The model in the example above is an ordinal probit model. That is, the dependent variable is an ordered categorical variable with J=3 levels, in this example, which is assumed generated by a latent, normally distributed scale cut into K=J-1 thresholds:

y_i \sim Categorical(\pi_{ij})

\pi_{ij}= \Phi[\frac{\theta_k-\mu_i}{\sigma}] - \Phi[\frac{\theta_{k-1}-\mu_i}{\sigma}]

where \pi_{ij} is the probability of case i of ordinal category j \in (1,2,3), \Phi is the standard normal CDF with mean \mu_i and standard deviation \sigma, and \theta_k is the threshold. Here, there are two thresholds. I use the parameterisation where the first and last thresholds are fixed (i.e. both are fixed in this example to 1.5 and 2.5, respectively), allowing for \mu_i and \sigma to be estimated.

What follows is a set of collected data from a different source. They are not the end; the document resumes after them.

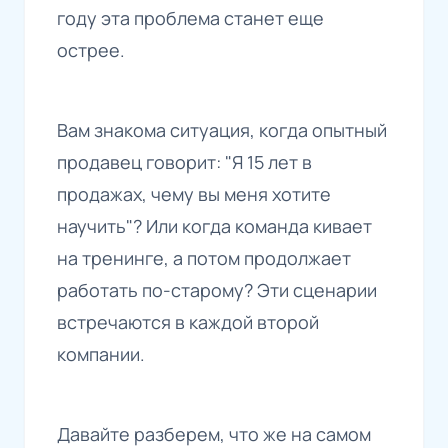
году эта проблема станет еще
острее.
Вам знакома ситуация, когда опытный
продавец говорит: "Я 15 лет в
продажах, чему вы меня хотите
научить"? Или когда команда кивает
на тренинге, а потом продолжает
работать по-старому? Эти сценарии
встречаются в каждой второй
компании.
Давайте разберем, что же на самом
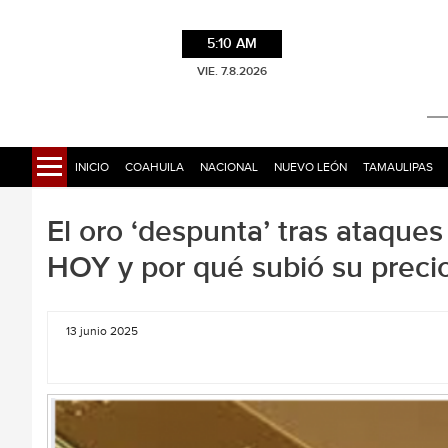
5:10 AM
VIE. 7.8.2026
INICIO
COAHUILA
NACIONAL
NUEVO LEÓN
TAMAULIPAS
El oro ‘despunta’ tras ataques 
HOY y por qué subió su preci
13 junio 2025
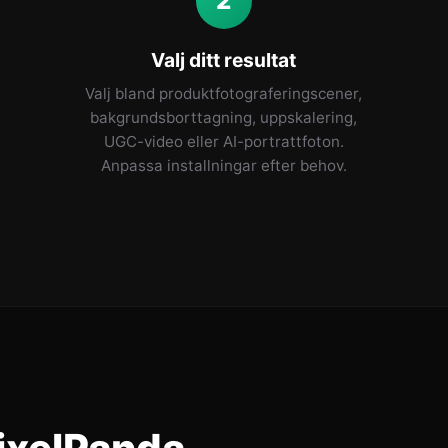
2
Valj ditt resultat
Valj bland produktfotograferingscener,
bakgrundsborttagning, uppskalering,
UGC-video eller AI-portrattfoton.
Anpassa installningar efter behov.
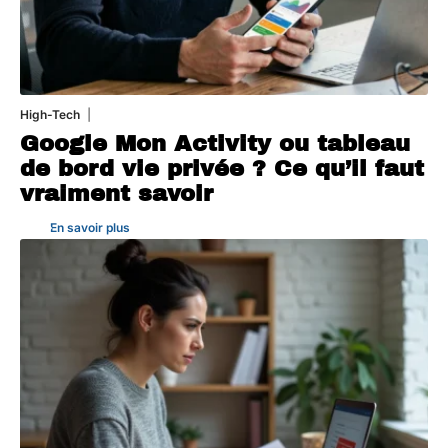
High-Tech
5 août 2026
Google Mon Activity ou tableau
de bord vie privée ? Ce qu’il faut
vraiment savoir
En savoir plus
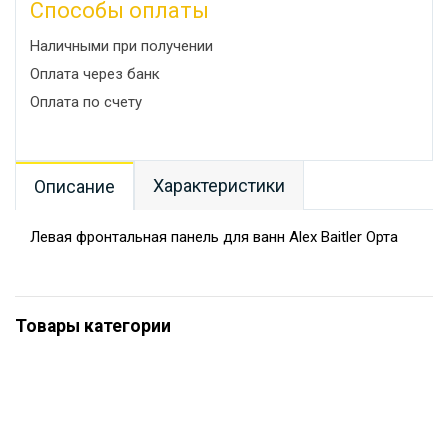
Способы оплаты
Наличными при получении
Оплата через банк
Оплата по счету
Характеристики
Описание
Левая фронтальная панель для ванн Alex Baitler Орта
Товары категории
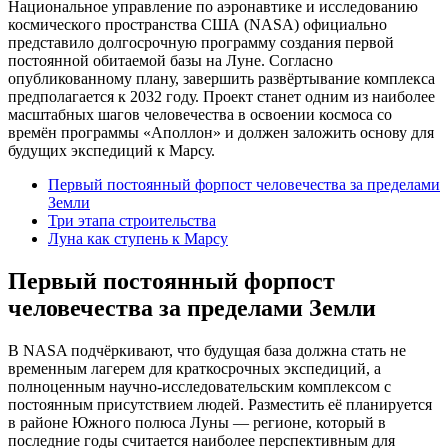
Национальное управление по аэронавтике и исследованию
космического пространства США (NASA) официально
представило долгосрочную программу создания первой
постоянной обитаемой базы на Луне. Согласно
опубликованному плану, завершить развёртывание комплекса
предполагается к 2032 году. Проект станет одним из наиболее
масштабных шагов человечества в освоении космоса со
времён программы «Аполлон» и должен заложить основу для
будущих экспедиций к Марсу.
Первый постоянный форпост человечества за пределами
Земли
Три этапа строительства
Луна как ступень к Марсу
Первый постоянный форпост
человечества за пределами Земли
В NASA подчёркивают, что будущая база должна стать не
временным лагерем для краткосрочных экспедиций, а
полноценным научно-исследовательским комплексом с
постоянным присутствием людей. Разместить её планируется
в районе Южного полюса Луны — регионе, который в
последние годы считается наиболее перспективным для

In the case of missing y_i data, I want to sum over range the possibilities that y_i could take. So I (think) I want \sum_i \sum_j P(y_i = j | \pi_{ij}) = P(y_i=j) \cdot P(j | \pi_{ij}), i.e. the probability that the missing dependent variable is category j given the estimated probability of category j, for all j.

For a Bernoulli variable z_n \in (0,1) with probability \phi, we can marginalise over the missing data by computing:

\phi \cdot P(z_n = 1 | \phi) + (1-\phi) \cdot P(z_n = 0 | \phi)

Stan’s log_mix function can be used here as (see also Log_mix for missing categorical data):

  target += log_mix(phi, 
                    bernoulli_lpmf(1 | phi),
                    bernoulli_lpmf(0 | phi)
                   )

which evaluates to:

 target += log_sum_exp(
              log(phi) + bernoulli_lpmf(1 | phi),
              log(1-phi) + bernoulli_lpmf(0 | phi)
             )

By extension, for missing 3-category ordinal data cases, I have been using:

target += log_sum_exp(
       log(phi[1]) + categorical_lpmf(1 | phi), 
       log(phi[2]) + categorical_lpmf(2 | phi), 
       log(phi[3]) + categorical_lpmf(3 | phi)
     )

However, this is what is causing the inaccurate parameter estimation.